W Irlandii Północnej pojawił się nowy milioner, ale on sam jeszcze o tym nie wie!
Foto belfastlive.co.uk

W Irlandii Północnej pojawił się nowy milioner, ale on sam jeszcze o tym nie wie!

Nie wszystkim szczęściarzom spieszy się do odebrania nagrody i odwracając pewne stare porzekadło, można by powiedzieć „nieszczęście w szczęściu” może być udziałem osoby, która we wtorek, 5 kwietnia tego roku kupiła los na grę EuroMillions w okolicach hrabstw Fermanagh lub Omagh, zwycięzca wciąż nie zgłosił się po odbiór nagrody.

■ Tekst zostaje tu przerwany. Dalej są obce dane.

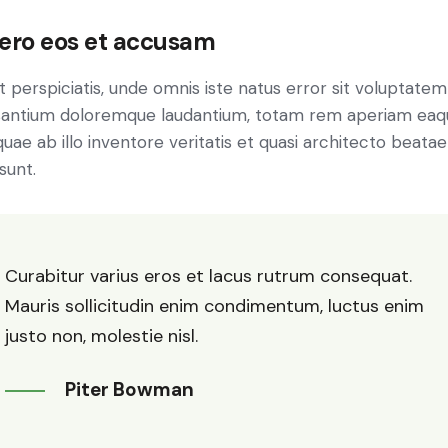
vero eos et accusam
t perspiciatis, unde omnis iste natus error sit voluptatem
antium doloremque laudantium, totam rem aperiam eaq
 quae ab illo inventore veritatis et quasi architecto beatae
sunt.
Curabitur varius eros et lacus rutrum consequat.
Mauris sollicitudin enim condimentum, luctus enim
justo non, molestie nisl.
Piter Bowman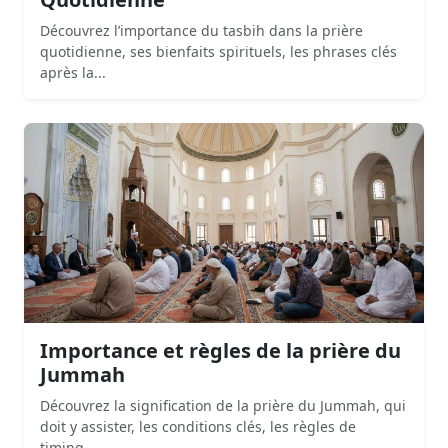
Découvrez l’importance du tasbih dans la prière
quotidienne, ses bienfaits spirituels, les phrases clés
après la...
Importance et règles de la prière du
Jummah
Découvrez la signification de la prière du Jummah, qui
doit y assister, les conditions clés, les règles de
timing,...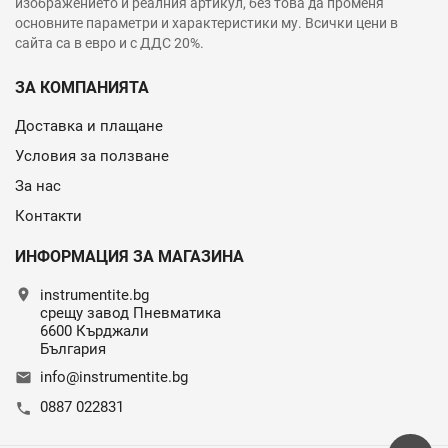
изображението и реалния артикул, без това да променя
основните параметри и характеристики му. Всички цени в
сайта са в евро и с ДДС 20%.
ЗА КОМПАНИЯТА
Доставка и плащане
Условия за ползване
За нас
Контакти
ИНФОРМАЦИЯ ЗА МАГАЗИНА
location_on
instrumentite.bg
срещу завод Пневматика
6600 Кърджали
България
info@instrumentite.bg
email
0887 022831
call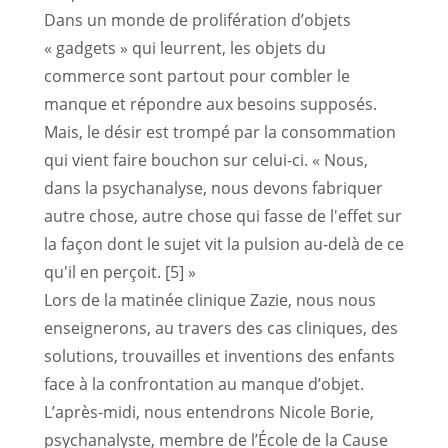
Dans un monde de prolifération d’objets
« gadgets » qui leurrent, les objets du
commerce sont partout pour combler le
manque et répondre aux besoins supposés.
Mais, le désir est trompé par la consommation
qui vient faire bouchon sur celui-ci. « Nous,
dans la psychanalyse, nous devons fabriquer
autre chose, autre chose qui fasse de l'effet sur
la façon dont le sujet vit la pulsion au-delà de ce
qu'il en perçoit.
[5]
»
Lors de la matinée clinique Zazie, nous nous
enseignerons, au travers des cas cliniques, des
solutions, trouvailles et inventions des enfants
face à la confrontation au manque d’objet.
L’après-midi, nous entendrons Nicole Borie,
psychanalyste, membre de l’École de la Cause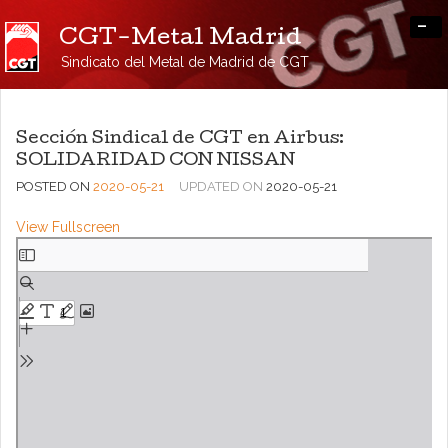
-
CGT-Metal Madrid
Sindicato del Metal de Madrid de CGT
Sección Sindical de CGT en Airbus:
SOLIDARIDAD CON NISSAN
POSTED ON
2020-05-21
UPDATED ON
2020-05-21
View Fullscreen
Saltar
al
contenido
del
PDF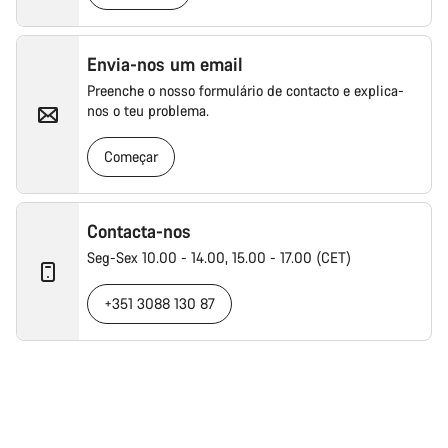
Envia-nos um email
Preenche o nosso formulário de contacto e explica-
nos o teu problema.
Começar
Contacta-nos
Seg-Sex 10.00 - 14.00, 15.00 - 17.00 (CET)
+351 3088 130 87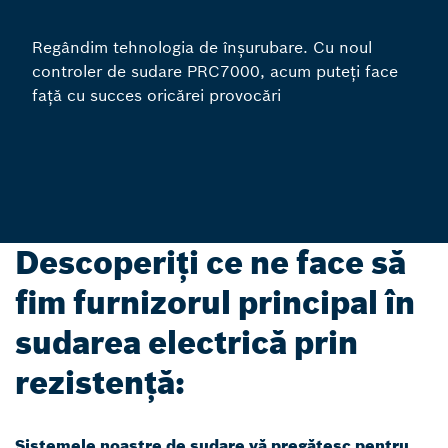
Regândim tehnologia de înșurubare. Cu noul
controler de sudare PRC7000, acum puteți face
față cu succes oricărei provocări
Descoperiți ce ne face să
fim furnizorul principal în
sudarea electrică prin
rezistență:
Sistemele noastre de sudare vă pregătesc pentru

Zwycięski kod losu z 5 kwietnia to MGY489185, nagrodę można będzie odebrać do 2 października 2016 roku, po tym czasie wygrana przejdzie na konto National Lottery Fund i posłuży do finansowania projektów na terenie całej Wielkiej Brytanii. Wszystkim graczom w EuroMillions zaleca się poszukać starych losów. Gracze National Lottery mają 180 dni od dnia losowania aby zgłosić się po nagrodę, jest tylko jeden warunek muszą być w posiadaniu szczęśliwego losu. Każdy, kto ma jakieś pytania może zadzwonić pod infolinię Loterii Narodowej na numer 0844 338 7551.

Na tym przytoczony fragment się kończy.